In Chapter Twelve of Reinterpreting Russian History: Readings, 860-1860s, Daniel Kaiser and Gary Marker decide to include the perspective of an author (Richard Hellie) who thought of the Ulozhenie as the defining moment in the history of serfs in Russia. Hellie’s perspective, while interesting, leaves me with additional questions.
The most intriguing part of Hellie’s point-of-view was that his words seem to create a sharp division in Russian history, a division between pre-1649 and post-1649 (since 1649 was the year that the Ulozhenie was written). He did not view the law code as part of a pattern of regressing rights for peasants, but as something which all seemed to happen at once (Kaiser and Marker 181). His view is certainly different from some thoughts on the reduction in peasant rights over time; Kaiser and Marker even said that one school of thought on the disappearance of peasant rights was that it was a long process which began long before 1649 with actions such as the restriction of travel outside of St. George’s Day (Kaiser and Marker 180).

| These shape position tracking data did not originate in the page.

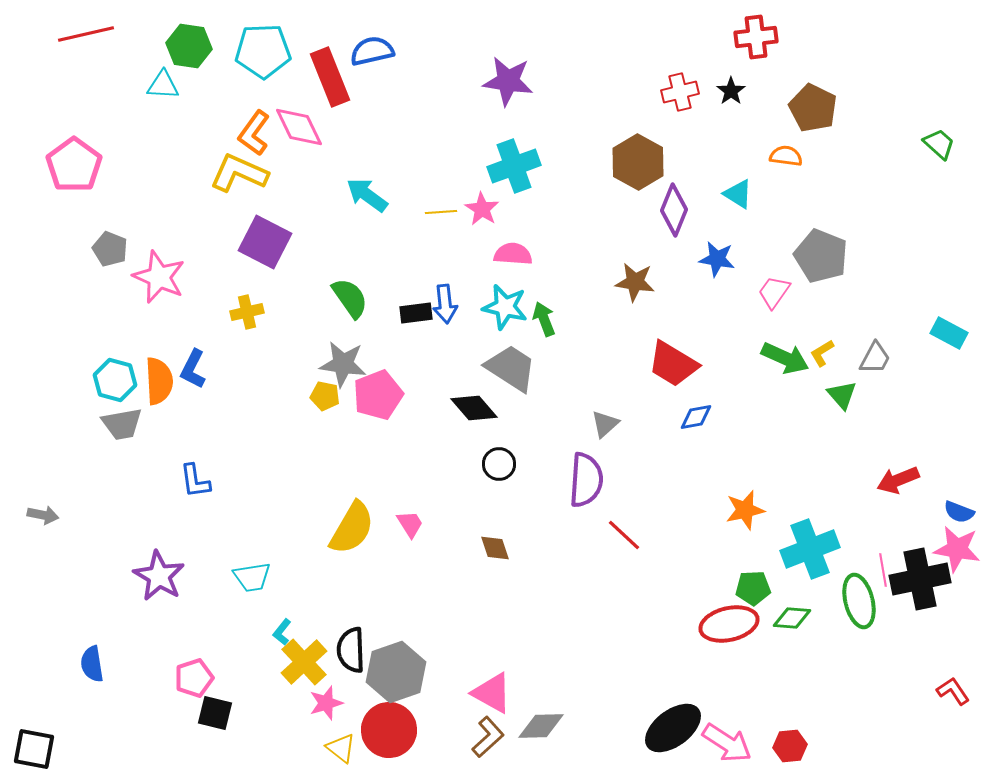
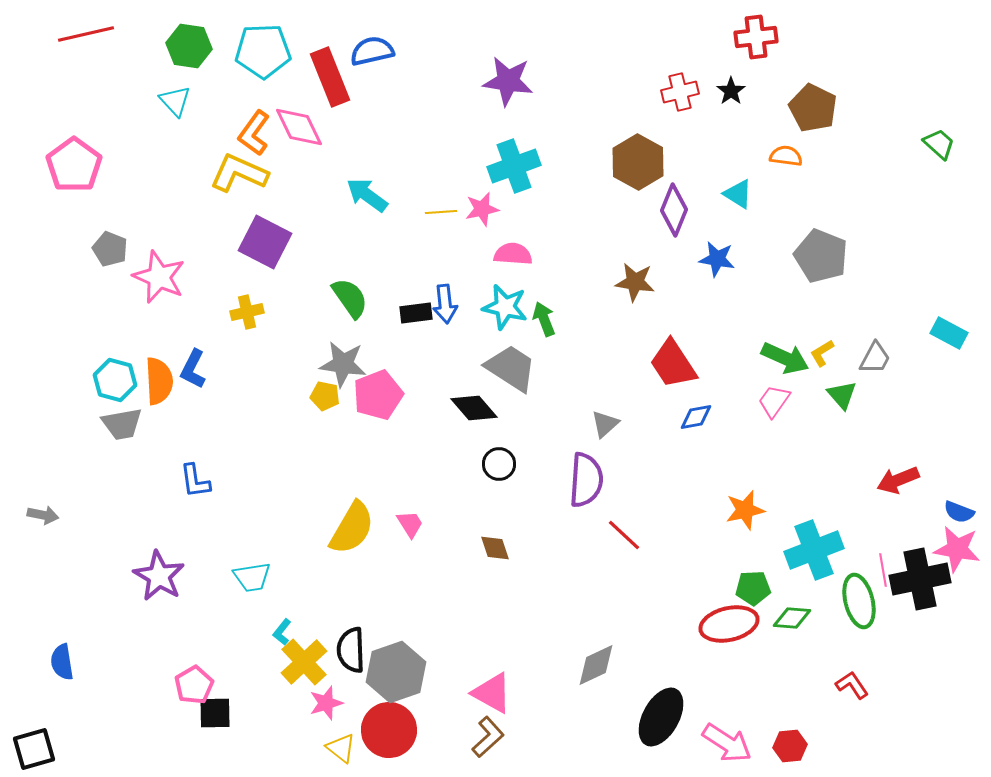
cyan triangle at (163, 85): moved 12 px right, 16 px down; rotated 44 degrees clockwise
pink star at (482, 209): rotated 28 degrees clockwise
pink trapezoid at (774, 292): moved 109 px down
red trapezoid at (673, 364): rotated 26 degrees clockwise
cyan cross at (810, 549): moved 4 px right, 1 px down
blue semicircle at (92, 664): moved 30 px left, 2 px up
pink pentagon at (194, 678): moved 7 px down; rotated 12 degrees counterclockwise
red L-shape at (953, 691): moved 101 px left, 6 px up
black square at (215, 713): rotated 15 degrees counterclockwise
gray diamond at (541, 726): moved 55 px right, 61 px up; rotated 24 degrees counterclockwise
black ellipse at (673, 728): moved 12 px left, 11 px up; rotated 24 degrees counterclockwise
black square at (34, 749): rotated 27 degrees counterclockwise
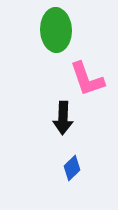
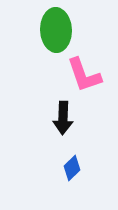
pink L-shape: moved 3 px left, 4 px up
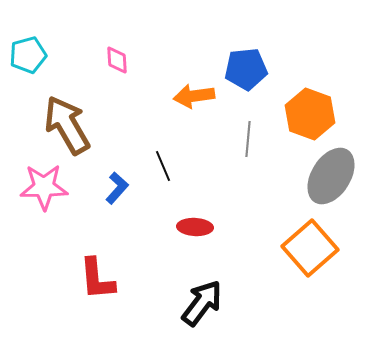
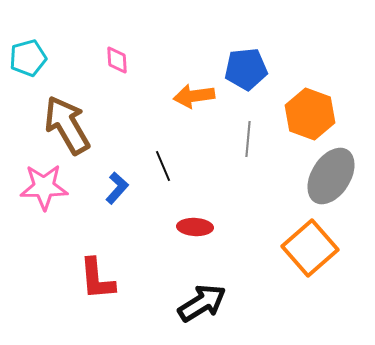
cyan pentagon: moved 3 px down
black arrow: rotated 21 degrees clockwise
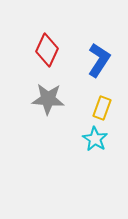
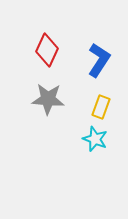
yellow rectangle: moved 1 px left, 1 px up
cyan star: rotated 10 degrees counterclockwise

Also interesting was how Kaiser and Marker did not include any documents which introduced the point-of-view that the events over many decades was a bigger factor than any governmental law code. They had a document which addressed how the institution of slavery developed in Muscovy over the course of many decades (namely, during the “Time of Troubles”), but they didn’t do the same with serfdom and how that gradually developed in the decades leading up to the Ulozhenie in 1649.
I am indeed left with multiple questions. Here are the questions I have:
Do you believe that the restrictions on serfdom were a gradual process, or was it something that mostly came out of the Ulozhenie in 1649?
Why would Kaiser and Marker not give more time to the point-of-view that serfdom was an institution which developed over many years, and not mostly from one law code?
On a note unrelated to my response here, how were these masters able to keep control of their peasants when they were so outnumbered by peasants? According to the reading, ninety percent of the Russian population consisted of peasants at one point; this is a percentage so high that it must have been hard to control all of them.
Bibliography
Kaiser, Daniel H. and Gary Marker. Reinterpreting Russian History: Readings, 860-1860s. New York: Oxford University Press, 1994.
To answer your first two questions – I believe that Hellie section actually does argue that serfdom was a gradual development over several centuries only culminated in the Ulozhenie. The introduction states that Hellie acknowledges the slow restriction of peasants’ rights in previous documents such as the Sudebniks’s of 1497 and 1550. ((Daniel H. Kaiser and Gary Marker. Reinterpreting Russian History: Readings, 860-1860s. (New York: Oxford University Press, 1994), 181.)) Furthermore, Hellie writes that the Ulozhenie “was the conclusion of the process begun over two centuries earlier.” ((Kaiser, Reinterpreting, 182.)) The importance and significance of the Ulozhenie is not diminished by the notion that serfdom developed over time.